Exercise requirements :: Beginning with the line containing "Выход можно найти из любой ситуации и", give every line again exactly as it is, ending with the last line of the entries.

[Source data]
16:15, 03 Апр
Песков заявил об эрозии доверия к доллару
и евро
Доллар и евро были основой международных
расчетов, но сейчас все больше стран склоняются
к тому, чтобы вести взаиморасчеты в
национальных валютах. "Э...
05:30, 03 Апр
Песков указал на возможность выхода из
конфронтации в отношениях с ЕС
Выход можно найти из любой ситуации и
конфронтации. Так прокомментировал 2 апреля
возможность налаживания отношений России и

Answer to the exercise ::
Выход можно найти из любой ситуации и
конфронтации. Так прокомментировал 2 апреля
возможность налаживания отношений России и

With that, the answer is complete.